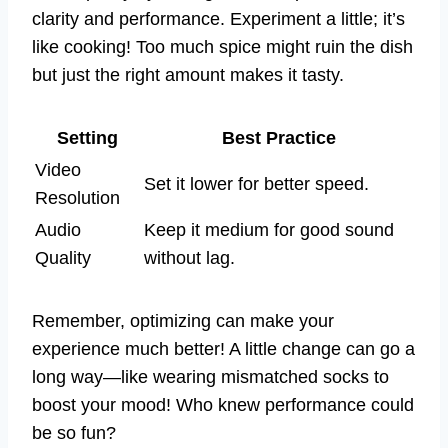
clarity and performance. Experiment a little; it’s
like cooking! Too much spice might ruin the dish
but just the right amount makes it tasty.
Setting
Best Practice
Video
Set it lower for better speed.
Resolution
Audio
Keep it medium for good sound
Quality
without lag.
Remember, optimizing can make your
experience much better! A little change can go a
long way—like wearing mismatched socks to
boost your mood! Who knew performance could
be so fun?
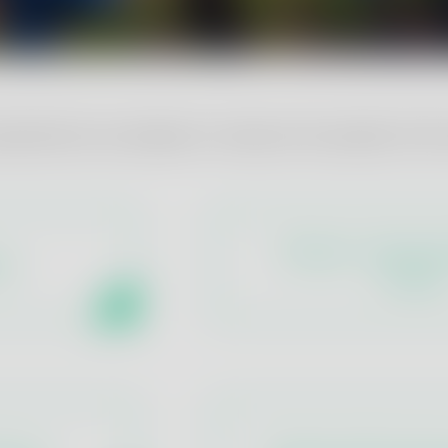
 parameters we analyse to measure the quality of the
Physical - Chemical
es
Groups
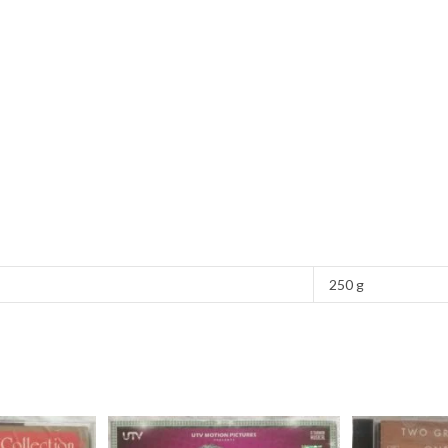
250 g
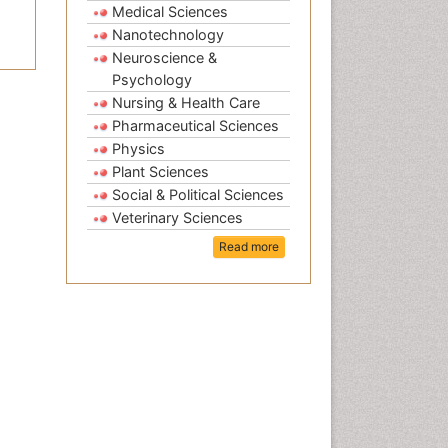
Medical Sciences
Nanotechnology
Neuroscience &
Psychology
Nursing & Health Care
Pharmaceutical Sciences
Physics
Plant Sciences
Social & Political Sciences
Veterinary Sciences
Read more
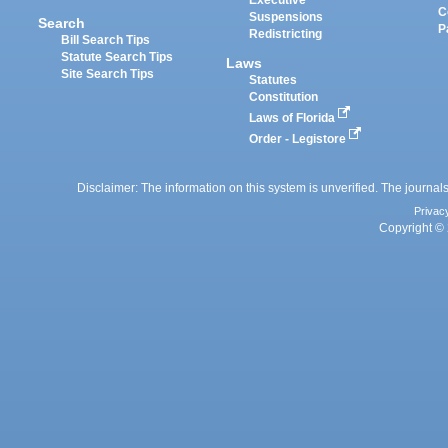
Executive
C
Suspensions
Search
P
Redistricting
Bill Search Tips
Statute Search Tips
Laws
Site Search Tips
Statutes
Constitution
Laws of Florida
Order - Legistore
Disclaimer: The information on this system is unverified. The journals
Privac
Copyright © 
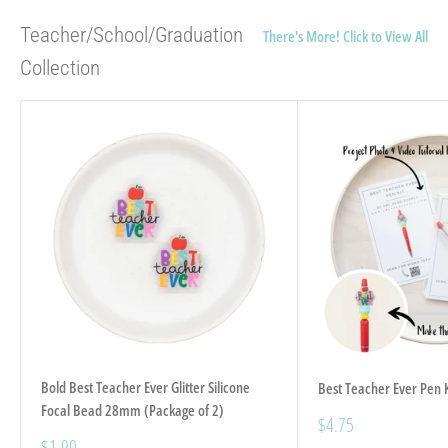
Teacher/School/Graduation
There's More! Click to View All!
Collection
Bold Best Teacher Ever Glitter Silicone
Best Teacher Ever Pen K
Focal Bead 28mm (Package of 2)
Sale
$4.75
price
Sale
$1.90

#####

# What to work on
Verbatim copy with pictures excluded: write out the records above in full.

# Your solution
clarity and performance. Experiment a little; it’s
like cooking! Too much spice might ruin the dish
but just the right amount makes it tasty.
Setting
Best Practice
Video
Set it lower for better speed.
Resolution
Audio
Keep it medium for good sound
Quality
without lag.
Remember, optimizing can make your
experience much better! A little change can go a
long way—like wearing mismatched socks to
boost your mood! Who knew performance could
be so fun?
 parameters we analyse to measure the quality of the
Physical - Chemical
es
Groups
250 g
Medical Sciences
Nanotechnology
Neuroscience &
Psychology
Nursing & Health Care
Pharmaceutical Sciences
Physics
Plant Sciences
Social & Political Sciences
Veterinary Sciences
Read more
Executive
C
Suspensions
Search
P
Redistricting
Bill Search Tips
Statute Search Tips
Laws
Site Search Tips
Statutes
Constitution
Laws of Florida
Order - Legistore
Disclaimer: The information on this system is unverified. The journals
Privac
Copyright © 
Teacher/School/Graduation
There's More! Click to View All!
Collection
Bold Best Teacher Ever Glitter Silicone
Best Teacher Ever Pen K
Focal Bead 28mm (Package of 2)
Sale
$4.75
price
Sale
$1.90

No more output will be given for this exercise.